JaroslavTulach commented 1 month ago

Added more detailed diagnostics ... and I found this thread conflict:

Amazing! Thanks a lot, @kazcw. So, it is DebugEvalNode... I had recently a conflicting expectations about it too in #11022 ... looks like some of us tend to forget it does compilation and that it does it in middle of execution.

It seems visualization expression compilation and module compilation use the same Compiler instance from different threads concurrently; is Compiler and its owned data (besides Parser) designed for this, or could this cause other problems?

That's a very good question. So far the common expectation among @4e6, @Akirathan, @hubertp was that compilation is single-threaded. Apparently it is not. Yes, it can have consequences.

Compiler references FreshNameSupply

FreshNameSupply contains a var not ready for multi-threaded access. Possible damage is however low in this case - all that's needed is to avoid duplicated newName inside of a single thread and that's (according to my understanding of Java memory model) guaranteed.
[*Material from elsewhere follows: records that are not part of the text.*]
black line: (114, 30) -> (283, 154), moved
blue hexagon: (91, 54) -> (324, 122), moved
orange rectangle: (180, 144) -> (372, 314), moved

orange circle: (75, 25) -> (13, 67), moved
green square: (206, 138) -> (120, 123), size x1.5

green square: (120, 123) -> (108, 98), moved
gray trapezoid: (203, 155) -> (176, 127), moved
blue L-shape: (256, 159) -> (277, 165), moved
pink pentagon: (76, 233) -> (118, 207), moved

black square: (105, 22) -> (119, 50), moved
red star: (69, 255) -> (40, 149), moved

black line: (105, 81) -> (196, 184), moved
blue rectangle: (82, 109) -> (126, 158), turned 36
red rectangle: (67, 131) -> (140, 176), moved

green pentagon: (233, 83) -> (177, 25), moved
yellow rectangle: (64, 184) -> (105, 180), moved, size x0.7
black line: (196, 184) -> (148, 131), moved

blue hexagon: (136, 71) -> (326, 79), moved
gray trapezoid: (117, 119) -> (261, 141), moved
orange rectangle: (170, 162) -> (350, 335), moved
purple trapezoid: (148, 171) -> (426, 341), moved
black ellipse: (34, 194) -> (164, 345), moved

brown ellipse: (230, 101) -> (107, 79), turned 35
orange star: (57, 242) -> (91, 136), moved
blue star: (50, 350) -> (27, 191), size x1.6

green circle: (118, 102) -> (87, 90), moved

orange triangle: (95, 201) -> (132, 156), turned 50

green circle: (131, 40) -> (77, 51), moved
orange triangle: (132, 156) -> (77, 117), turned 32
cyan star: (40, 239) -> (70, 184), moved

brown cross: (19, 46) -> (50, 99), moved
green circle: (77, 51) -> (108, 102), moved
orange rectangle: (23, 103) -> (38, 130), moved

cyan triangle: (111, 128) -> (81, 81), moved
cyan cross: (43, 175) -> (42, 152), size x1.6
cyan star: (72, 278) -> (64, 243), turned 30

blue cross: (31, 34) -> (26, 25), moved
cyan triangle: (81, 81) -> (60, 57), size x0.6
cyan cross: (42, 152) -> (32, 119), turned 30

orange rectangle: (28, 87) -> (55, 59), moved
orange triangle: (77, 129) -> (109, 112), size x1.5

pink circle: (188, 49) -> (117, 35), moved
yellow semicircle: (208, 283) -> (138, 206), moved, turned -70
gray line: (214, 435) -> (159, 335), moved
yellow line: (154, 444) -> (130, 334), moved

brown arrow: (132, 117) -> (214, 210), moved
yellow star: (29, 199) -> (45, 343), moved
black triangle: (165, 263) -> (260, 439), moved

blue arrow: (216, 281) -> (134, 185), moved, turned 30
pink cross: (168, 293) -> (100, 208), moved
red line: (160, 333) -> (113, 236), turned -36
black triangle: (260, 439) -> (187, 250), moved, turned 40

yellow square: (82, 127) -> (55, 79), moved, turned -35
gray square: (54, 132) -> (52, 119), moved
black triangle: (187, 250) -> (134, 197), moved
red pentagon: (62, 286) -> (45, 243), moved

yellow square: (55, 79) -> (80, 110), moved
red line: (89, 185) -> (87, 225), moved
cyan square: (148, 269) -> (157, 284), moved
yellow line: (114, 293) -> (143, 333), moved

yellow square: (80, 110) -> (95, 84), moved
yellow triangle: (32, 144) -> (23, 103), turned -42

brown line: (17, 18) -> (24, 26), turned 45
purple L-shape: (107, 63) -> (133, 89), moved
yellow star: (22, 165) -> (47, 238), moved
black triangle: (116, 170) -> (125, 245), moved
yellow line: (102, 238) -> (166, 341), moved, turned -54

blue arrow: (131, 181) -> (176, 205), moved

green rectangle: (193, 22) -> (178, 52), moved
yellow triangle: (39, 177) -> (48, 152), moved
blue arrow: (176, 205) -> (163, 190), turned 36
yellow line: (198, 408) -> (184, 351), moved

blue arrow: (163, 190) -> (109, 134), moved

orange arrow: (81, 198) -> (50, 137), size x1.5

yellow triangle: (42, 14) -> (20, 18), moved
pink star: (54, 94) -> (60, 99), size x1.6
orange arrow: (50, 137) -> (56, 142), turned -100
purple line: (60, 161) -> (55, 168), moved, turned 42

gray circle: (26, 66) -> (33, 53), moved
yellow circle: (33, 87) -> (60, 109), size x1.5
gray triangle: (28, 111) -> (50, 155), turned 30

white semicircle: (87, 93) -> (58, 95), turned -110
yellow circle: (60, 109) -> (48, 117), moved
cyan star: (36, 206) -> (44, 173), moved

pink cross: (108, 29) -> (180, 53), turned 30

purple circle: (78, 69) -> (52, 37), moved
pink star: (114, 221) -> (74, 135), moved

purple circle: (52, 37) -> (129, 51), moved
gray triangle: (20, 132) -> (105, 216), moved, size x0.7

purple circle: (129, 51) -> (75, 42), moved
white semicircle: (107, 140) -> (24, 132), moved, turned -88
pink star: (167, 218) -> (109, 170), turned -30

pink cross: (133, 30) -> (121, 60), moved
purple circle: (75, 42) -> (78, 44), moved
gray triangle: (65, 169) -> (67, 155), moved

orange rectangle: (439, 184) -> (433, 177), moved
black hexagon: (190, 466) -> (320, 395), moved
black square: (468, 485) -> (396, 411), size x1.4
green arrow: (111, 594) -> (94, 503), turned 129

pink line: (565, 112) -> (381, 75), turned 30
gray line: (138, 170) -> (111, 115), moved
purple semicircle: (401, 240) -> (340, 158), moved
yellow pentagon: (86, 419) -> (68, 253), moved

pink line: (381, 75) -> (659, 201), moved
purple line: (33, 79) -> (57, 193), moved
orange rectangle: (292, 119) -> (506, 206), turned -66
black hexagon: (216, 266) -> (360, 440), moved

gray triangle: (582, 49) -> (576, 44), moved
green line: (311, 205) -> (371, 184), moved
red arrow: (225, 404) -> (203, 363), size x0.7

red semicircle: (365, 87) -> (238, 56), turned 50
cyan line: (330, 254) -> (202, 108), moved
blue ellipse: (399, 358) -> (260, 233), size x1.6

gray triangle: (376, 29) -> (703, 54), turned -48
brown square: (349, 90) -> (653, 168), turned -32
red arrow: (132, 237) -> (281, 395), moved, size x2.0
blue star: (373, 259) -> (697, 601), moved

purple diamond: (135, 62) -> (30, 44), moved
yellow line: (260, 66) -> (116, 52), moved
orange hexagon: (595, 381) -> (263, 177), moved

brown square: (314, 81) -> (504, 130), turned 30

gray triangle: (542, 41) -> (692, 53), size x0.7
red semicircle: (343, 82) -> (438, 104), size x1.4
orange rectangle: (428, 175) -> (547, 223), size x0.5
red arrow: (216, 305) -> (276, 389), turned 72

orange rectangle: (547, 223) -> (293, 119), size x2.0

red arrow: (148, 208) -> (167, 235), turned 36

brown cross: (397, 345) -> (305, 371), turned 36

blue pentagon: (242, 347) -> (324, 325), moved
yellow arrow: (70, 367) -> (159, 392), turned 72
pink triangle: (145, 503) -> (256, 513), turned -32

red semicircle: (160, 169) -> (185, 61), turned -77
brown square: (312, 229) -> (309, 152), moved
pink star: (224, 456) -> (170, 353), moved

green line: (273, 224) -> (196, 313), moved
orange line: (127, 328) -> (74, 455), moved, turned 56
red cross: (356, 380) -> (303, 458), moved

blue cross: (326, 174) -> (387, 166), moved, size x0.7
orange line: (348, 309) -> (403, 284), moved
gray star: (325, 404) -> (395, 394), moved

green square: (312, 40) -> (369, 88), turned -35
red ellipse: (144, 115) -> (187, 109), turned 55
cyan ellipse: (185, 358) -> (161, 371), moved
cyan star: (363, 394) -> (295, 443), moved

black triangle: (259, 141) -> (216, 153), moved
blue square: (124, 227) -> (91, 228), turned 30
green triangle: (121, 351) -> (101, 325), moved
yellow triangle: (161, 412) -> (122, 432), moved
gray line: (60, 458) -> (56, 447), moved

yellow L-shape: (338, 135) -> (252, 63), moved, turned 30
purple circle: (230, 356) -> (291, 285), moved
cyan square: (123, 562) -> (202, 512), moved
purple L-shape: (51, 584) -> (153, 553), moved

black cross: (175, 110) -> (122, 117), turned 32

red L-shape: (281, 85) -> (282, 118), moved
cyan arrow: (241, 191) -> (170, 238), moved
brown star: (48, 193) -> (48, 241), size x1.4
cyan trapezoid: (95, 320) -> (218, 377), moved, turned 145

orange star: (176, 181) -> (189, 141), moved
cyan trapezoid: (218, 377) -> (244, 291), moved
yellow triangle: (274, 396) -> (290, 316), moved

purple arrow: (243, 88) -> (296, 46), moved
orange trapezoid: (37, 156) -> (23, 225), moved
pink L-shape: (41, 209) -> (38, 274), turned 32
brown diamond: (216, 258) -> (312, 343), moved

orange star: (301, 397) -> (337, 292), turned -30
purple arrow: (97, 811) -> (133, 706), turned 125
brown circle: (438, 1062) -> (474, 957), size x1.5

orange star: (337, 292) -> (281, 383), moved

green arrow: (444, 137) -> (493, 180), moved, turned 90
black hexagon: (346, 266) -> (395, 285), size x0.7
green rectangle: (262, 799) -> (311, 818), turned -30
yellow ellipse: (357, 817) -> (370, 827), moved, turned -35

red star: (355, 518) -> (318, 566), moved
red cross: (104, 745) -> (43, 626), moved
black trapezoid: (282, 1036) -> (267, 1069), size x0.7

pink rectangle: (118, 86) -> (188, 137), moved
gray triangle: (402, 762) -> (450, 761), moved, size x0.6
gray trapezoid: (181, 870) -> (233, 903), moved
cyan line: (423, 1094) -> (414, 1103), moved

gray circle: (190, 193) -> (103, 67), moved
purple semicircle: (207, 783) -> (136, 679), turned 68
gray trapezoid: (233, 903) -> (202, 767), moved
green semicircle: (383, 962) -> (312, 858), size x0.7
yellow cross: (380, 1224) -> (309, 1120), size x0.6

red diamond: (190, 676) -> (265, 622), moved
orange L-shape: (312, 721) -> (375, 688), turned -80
Compiler references DefaultPackageRepository

I see attempts to make DefaultPackageRepository multi-threaded ready. Let's assume it is until we notice why it shouldn't be.

EnsoContext & ModuleScope

At the end the DebugNode calls IrToTruffle step and that may mangle with internals of runtime structures like EnsoContext and ModuleScope. There have been some effort to make ModuleScope more mutli-threaded ready (#9914) as it was known to behave badly under multi-threaded access. There are no known problems, but the code remains too convoluted for a review. ensureCompiledModule then interacts with ModuleScope & co. too.

Goal

The goal is to get parallel compilation and execution working. A task to execute visualizations in parallel is pending somewhere. We will need to make ModuleScope more robust to achieve that. Other parts of the Enso Compiler (except the parser - which is being fixed in #11147) seem to be somehow designed for multi-threaded access. We should strive to get the multi-threaded usage working.